EXERCISE BRIEF: Give the records again word for word. Leave every picture out.

EXTRACTED RECORDS:
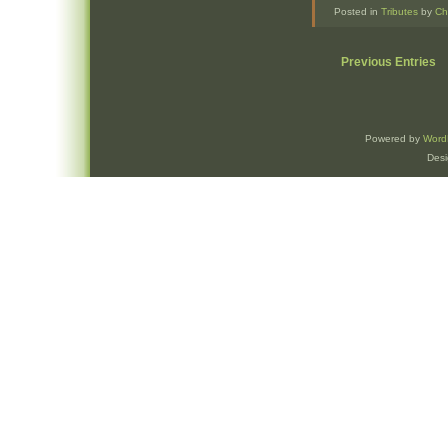
Posted in
Tributes
by
Ch
Previous Entries
Powered by
Word
Des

ANSWER SPACE:
Posted in
Tributes
by
Ch
Previous Entries
Powered by
Word
Des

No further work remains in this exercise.